EXTRACTED DATA below:

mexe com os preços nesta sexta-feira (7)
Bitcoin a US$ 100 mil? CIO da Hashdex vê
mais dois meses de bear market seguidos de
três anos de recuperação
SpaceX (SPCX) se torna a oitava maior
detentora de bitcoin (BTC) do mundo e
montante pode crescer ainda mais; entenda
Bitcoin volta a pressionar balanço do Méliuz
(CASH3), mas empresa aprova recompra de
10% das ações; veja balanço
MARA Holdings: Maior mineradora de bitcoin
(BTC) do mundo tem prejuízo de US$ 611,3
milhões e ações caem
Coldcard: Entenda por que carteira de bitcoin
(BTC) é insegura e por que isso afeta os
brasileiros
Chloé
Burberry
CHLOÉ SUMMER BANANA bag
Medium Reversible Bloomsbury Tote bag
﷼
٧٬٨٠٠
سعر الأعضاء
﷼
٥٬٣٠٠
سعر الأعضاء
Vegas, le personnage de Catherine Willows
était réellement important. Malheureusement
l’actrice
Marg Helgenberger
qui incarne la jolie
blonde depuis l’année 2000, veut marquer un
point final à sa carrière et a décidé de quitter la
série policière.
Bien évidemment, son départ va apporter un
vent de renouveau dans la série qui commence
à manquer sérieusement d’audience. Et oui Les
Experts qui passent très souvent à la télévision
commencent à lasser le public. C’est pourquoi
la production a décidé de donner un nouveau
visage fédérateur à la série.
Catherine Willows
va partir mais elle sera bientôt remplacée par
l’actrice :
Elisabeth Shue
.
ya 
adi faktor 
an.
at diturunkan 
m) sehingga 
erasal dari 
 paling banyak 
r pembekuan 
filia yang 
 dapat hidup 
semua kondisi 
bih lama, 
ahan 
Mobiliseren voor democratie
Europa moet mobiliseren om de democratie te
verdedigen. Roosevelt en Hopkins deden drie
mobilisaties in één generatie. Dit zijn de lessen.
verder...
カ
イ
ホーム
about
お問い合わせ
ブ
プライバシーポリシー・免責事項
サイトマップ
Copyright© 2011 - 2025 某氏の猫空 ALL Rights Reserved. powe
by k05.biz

End of EXTRACTED DATA.

**TASK DESCRIPTION**.
Only the lines from the one with "milhões e ações caem" through the last line of the records belong in the answer, each copied exactly.

**REPLY**.
milhões e ações caem
Coldcard: Entenda por que carteira de bitcoin
(BTC) é insegura e por que isso afeta os
brasileiros
Chloé
Burberry
CHLOÉ SUMMER BANANA bag
Medium Reversible Bloomsbury Tote bag
﷼
٧٬٨٠٠
سعر الأعضاء
﷼
٥٬٣٠٠
سعر الأعضاء
Vegas, le personnage de Catherine Willows
était réellement important. Malheureusement
l’actrice
Marg Helgenberger
qui incarne la jolie
blonde depuis l’année 2000, veut marquer un
point final à sa carrière et a décidé de quitter la
série policière.
Bien évidemment, son départ va apporter un
vent de renouveau dans la série qui commence
à manquer sérieusement d’audience. Et oui Les
Experts qui passent très souvent à la télévision
commencent à lasser le public. C’est pourquoi
la production a décidé de donner un nouveau
visage fédérateur à la série.
Catherine Willows
va partir mais elle sera bientôt remplacée par
l’actrice :
Elisabeth Shue
.
ya 
adi faktor 
an.
at diturunkan 
m) sehingga 
erasal dari 
 paling banyak 
r pembekuan 
filia yang 
 dapat hidup 
semua kondisi 
bih lama, 
ahan 
Mobiliseren voor democratie
Europa moet mobiliseren om de democratie te
verdedigen. Roosevelt en Hopkins deden drie
mobilisaties in één generatie. Dit zijn de lessen.
verder...
カ
イ
ホーム
about
お問い合わせ
ブ
プライバシーポリシー・免責事項
サイトマップ
Copyright© 2011 - 2025 某氏の猫空 ALL Rights Reserved. powe
by k05.biz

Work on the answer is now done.